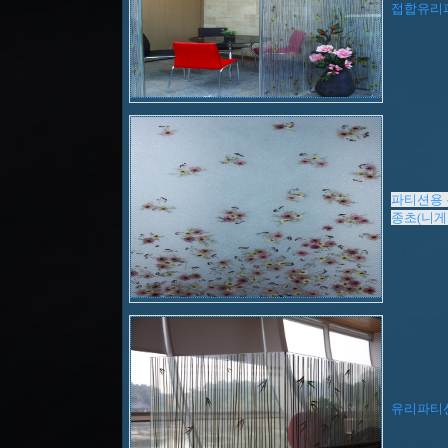
접합유리
파티션용 
종초(니게
유리파티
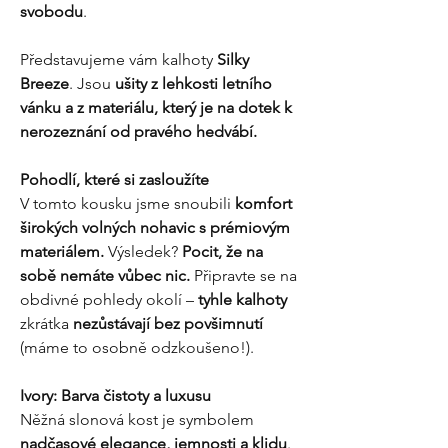
svobodu
.
Představujeme vám kalhoty
Silky
Breeze
. Jsou
ušity z lehkosti letního
vánku a z materiálu, který je na dotek k
nerozeznání od pravého hedvábí.
Pohodlí, které si zasloužíte
V tomto kousku jsme snoubili
komfort
širokých volných nohavic s prémiovým
materiálem.
Výsledek?
Pocit, že na
sobě nemáte vůbec nic.
Připravte se na
obdivné pohledy okolí –
tyhle kalhoty
zkrátka
nezůstávají bez povšimnutí
(máme to osobně odzkoušeno!).
Ivory: Barva čistoty a luxusu
Něžná slonová kost je symbolem
nadčasové elegance, jemnosti a klidu
.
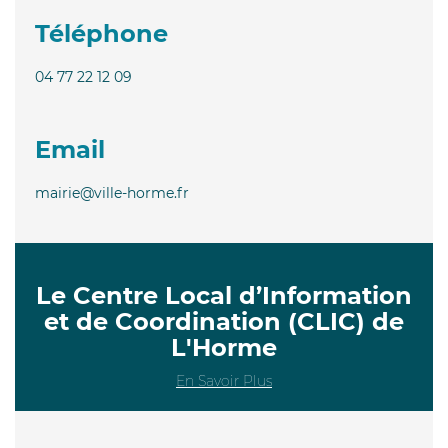
Téléphone
04 77 22 12 09
Email
mairie@ville-horme.fr
Le Centre Local d’Information
et de Coordination (CLIC) de
L'Horme
En Savoir Plus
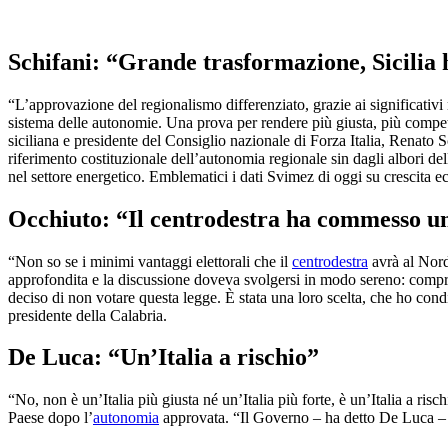
Schifani: “Grande trasformazione, Sicilia h
“L’approvazione del regionalismo differenziato, grazie ai significativi
sistema delle autonomie. Una prova per rendere più giusta, più competit
siciliana e presidente del Consiglio nazionale di Forza Italia, Renato S
riferimento costituzionale dell’autonomia regionale sin dagli albori d
nel settore energetico. Emblematici i dati Svimez di oggi su crescita e
Occhiuto: “Il centrodestra ha commesso u
“Non so se i minimi vantaggi elettorali che il
centrodestra
avrà al Nord
approfondita e la discussione doveva svolgersi in modo sereno: compr
deciso di non votare questa legge. È stata una loro scelta, che ho con
presidente della Calabria.
De Luca: “Un’Italia a rischio”
“No, non è un’Italia più giusta né un’Italia più forte, è un’Italia a 
Paese dopo l’
autonomia
approvata. “Il Governo – ha detto De Luca – 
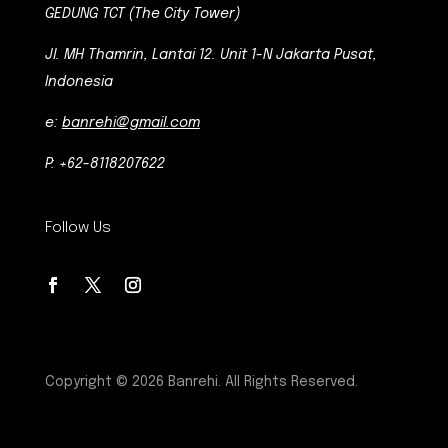
GEDUNG TCT (The City Tower)
Jl. MH Thamrin, Lantai 12. Unit 1-N Jakarta Pusat,
Indonesia
e:
banrehi@gmail.com
P: +62-8118207622
Follow Us
Copyright © 2026 Banrehi. All Rights Reserved.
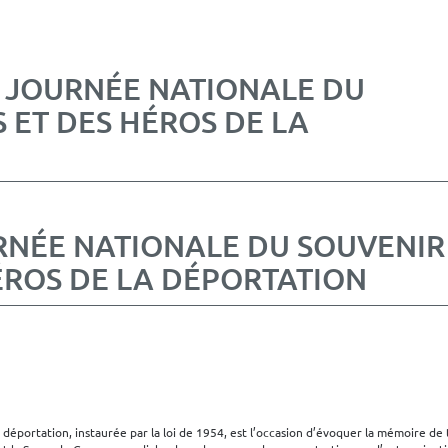
A JOURNÉE NATIONALE DU
 ET DES HÉROS DE LA
RNÉE NATIONALE DU SOUVENIR
HÉROS DE LA DÉPORTATION
 déportation, instaurée par la loi de 1954, est l’occasion d’évoquer la mémoire de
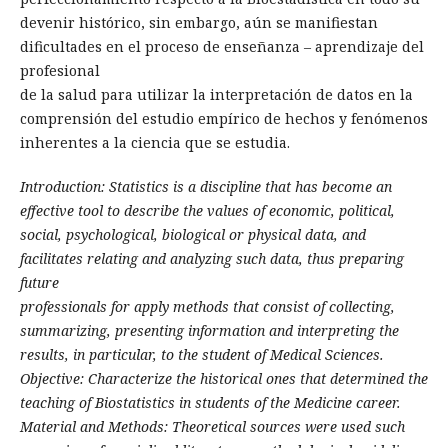
devenir histórico, sin embargo, aún se manifiestan
dificultades en el proceso de enseñanza – aprendizaje del
profesional
de la salud para utilizar la interpretación de datos en la
comprensión del estudio empírico de hechos y fenómenos
inherentes a la ciencia que se estudia.
Introduction: Statistics is a discipline that has become an
effective tool to describe the values of economic, political,
social, psychological, biological or physical data, and
facilitates relating and analyzing such data, thus preparing
future
professionals for apply methods that consist of collecting,
summarizing, presenting information and interpreting the
results, in particular, to the student of Medical Sciences.
Objective: Characterize the historical ones that determined the
teaching of Biostatistics in students of the Medicine career.
Material and Methods: Theoretical sources were used such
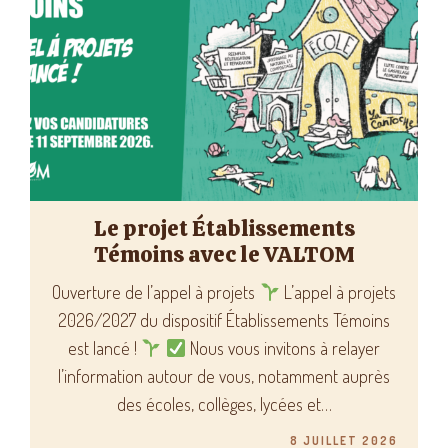
Le projet Établissements
Témoins avec le VALTOM
Ouverture de l’appel à projets
L’appel à projets
2026/2027 du dispositif Établissements Témoins
est lancé !
Nous vous invitons à relayer
l’information autour de vous, notamment auprès
des écoles, collèges, lycées et…
8 JUILLET 2026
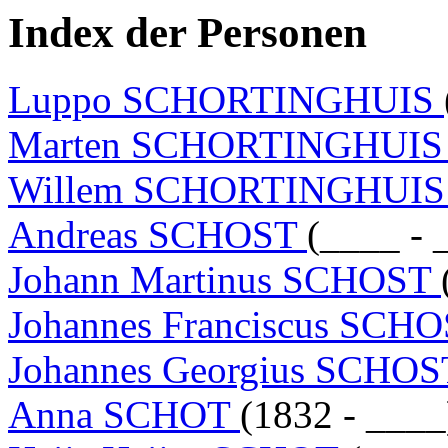
Index der Personen
Luppo SCHORTINGHUIS
Marten SCHORTINGHUI
Willem SCHORTINGHUI
Andreas SCHOST
(____ - 
Johann Martinus SCHOST
Johannes Franciscus SCHOS
Johannes Georgius SCHOST
Anna SCHOT
(1832 - ____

§ What to do
From the first line of the entries above through the line with "siciliana e presidente", set down each line exactly and drop the pictures.

§ Answer to this exercise
접합유리
파티션용 
종초(니게
유리파티
svobodu
.
Představujeme vám kalhoty
Silky
Breeze
. Jsou
ušity z lehkosti letního
vánku a z materiálu, který je na dotek k
nerozeznání od pravého hedvábí.
Pohodlí, které si zasloužíte
V tomto kousku jsme snoubili
komfort
širokých volných nohavic s prémiovým
materiálem.
Výsledek?
Pocit, že na
sobě nemáte vůbec nic.
Připravte se na
obdivné pohledy okolí –
tyhle kalhoty
zkrátka
nezůstávají bez povšimnutí
(máme to osobně odzkoušeno!).
Ivory: Barva čistoty a luxusu
Něžná slonová kost je symbolem
nadčasové elegance, jemnosti a klidu
.
Téléphone
04 77 22 12 09
Email
mairie@ville-horme.fr
Le Centre Local d’Information
et de Coordination (CLIC) de
L'Horme
En Savoir Plus
Schifani: “Grande trasformazione, Sicilia h
“L’approvazione del regionalismo differenziato, grazie ai significativi
sistema delle autonomie. Una prova per rendere più giusta, più competit
siciliana e presidente del Consiglio nazionale di Forza Italia, Renato S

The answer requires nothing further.